Tag: Contos de fadas

  • Crítica | Branca de Neve e o Caçador

    Crítica | Branca de Neve e o Caçador

    Branca de Neve e o Caçador 1

    Versão pseudo adulta e muito mais sombria do conto dos Irmãos Grimm, Branca de Neve e o Caçador reimagina a clássica história infantil, usando elementos bélicos que estavam muito em voga na época, a exemplo das primeiras temporadas de Game of Thrones. O filme de Rupert Sanders inicia-se com o rei Magnus (Noah Huntley) guerreando suas próprias batalhas, buscando no conflito o consolo para sua recente viuvez. É nesse contexto que ele resgata a bela Ravenna, vivida por Charlize Theron, que no auge de sua beleza, prepara um ardil para seu futuro marido.

    Toda a rotina da sucessão da nobreza e o assumir do governo pela antiga cativa é resumida nos dez minutos iniciais, assim como a promessa de que a pequena Branca de Neve seria a mais bela entre as mulheres, ainda que fosse apenas uma criança a esta altura. O tempo passa, a moça cresce e passa a ser interpretada por Kristen Stewart, e a sua presença interfere nos poderes e rejuvenescimento da rainha. Dali, se desenvolve uma trama repleta de violência e perseguição, envolvendo a Bella de Crepúsculo em uma trama cheia de confusões e azaração.

    A relação de Ravennea com Finn (Sam Spruell), seu irmão, faz lembrar o casal Jaime e Cersei Lannister, de GoT, ainda que a relação incestuosa seja apenas sugerida nesta versão. A característica soa oportunista e transforma o filme em algo ainda mais genérico, piorando o nível quando a personagem principal consegue travar seu cavalo na lama e ao mesmo tempo, sair do pântano lodorento sem sujar o rosto.

    A tentativa de tornar a personagem da vilã em um ser injustiçado de certa forma previu uma tendência que se tornaria bastante popular, e que teria seu ápice em Malévola. No entanto, a justificativa para o ato contra a nobreza fica nebuloso, com uma dúvida mal construída, como é de prática do argumento de Evan Daugherty, John Lee Hancock e Hossein Amini. O embate entre as duas figuras femininas fortes é tão fraco que há espaço de sobra para os coadjuvantes, em especial o caçador vivido por Cris Hemsworth.

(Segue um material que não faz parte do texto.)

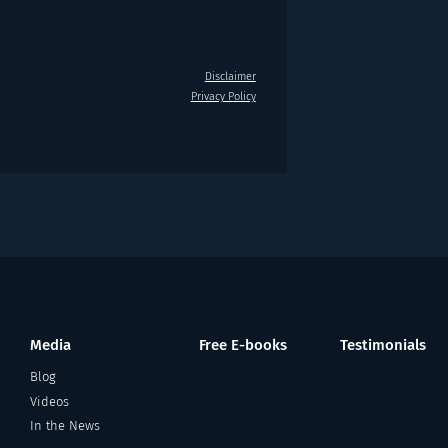
Disclaimer
Privacy Policy
Media
Free E-books
Testimonials
Blog
Videos
In the News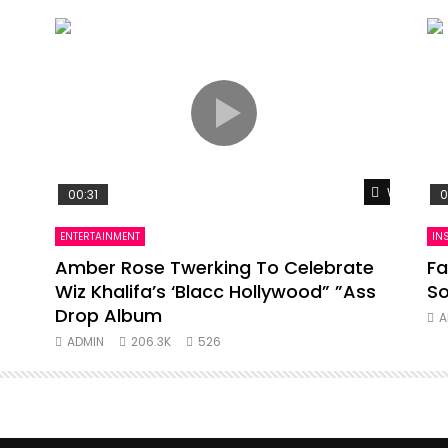
Watch Lat
00:31
0
ENTERTAINMENT
IN
Amber Rose Twerking To Celebrate
Fa
Wiz Khalifa’s ‘Blacc Hollywood” ”Ass
So
Drop Album
A
ADMIN
206.3K
526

    Dos pedaços de trama, é difícil escolher qual é o aspecto mais desnecessário, se é o plot de escolhida envolvendo a princesa fugitiva ou o overaction que beira o insuportável que Charlize emprega. O longa soa como uma oportunidade boba de fazer dinheiro em cima de uma história já consagrada e contada inúmeras vezes, quase nunca tão pouco inspirada ou tão sem alma quanto esta versão. Somente não surpreende o fato do filme ter tido suficiente para gerar uma continuação, graças à moda recente de produtos ligados a fantasia pseudo medieval.

    Se for analisar sob um viés mais realista, Branca de Neve e o Caçador é ainda mais falho, uma vez que dificilmente uma princesa sem nenhum preparo militar vestiria uma armadura prateada e serviria de ponta de lança em meio a um conflito onde só os mais bravos guerreiros sobrevivem. Os efeitos em CGI ao menos resistem ao tempo, mas não garantem qualquer consistência as lutas. O pior do filme é o desperdício que ocorre nas duas figuras femininas, que deveriam ser fortes mas que soam banais, fazendo muito barulho para nada, resultando em um filme com personagens vazios em uma história desinteressante.

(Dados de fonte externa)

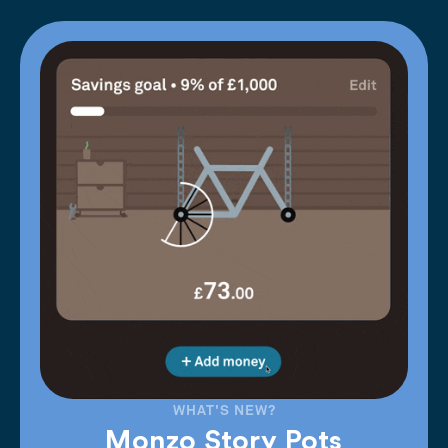
WHAT'S NEW?
Monzo Story Pots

  • Crítica | O Caçador e a Rainha do Gelo

    Crítica | O Caçador e a Rainha do Gelo

    O Caçador e a Rainha do Gelo 1

    Amalgamando prequel com continuação, O Caçador e a Rainha do Gelo segue um estilo semelhante ao visto entre 300 e 300: A Ascensão do Império, mesmo sem a presença da protagonista do filme anterior vivida por Kristen Stewart. A premissa do longa de estreia de Cedric Nicholas-Troyan é remontar a origem de Ravenna, a rainha má de Charlize Theron, mostrando sua irmã Freya (Emily Blunt), fazendo ali um crossover entre os contos dos Irmãos Grimm e alusões da mitologia germânica, dentro do já misturado caldeirão de referências.

    A história de contos de fadas começa com uma narração e mostra uma história muito semelhante à de Malevóla, filme também produzido por Joe Roth e Sarah Bradshaw, dois dos três que assinam a produção, ao lado de Palak Patel. A personagem de Blunt tem sua filha assassinada por seu amado, fato que faz ela despertar seus poderes mágicos, semelhantes aos de Elsa em Frozen: Uma Aventura Congelante, além de fazê-la criar um reino próprio, com um exército para ocupar o vazio emocional que tem consigo, referência que também é semelhante à animação da Disney.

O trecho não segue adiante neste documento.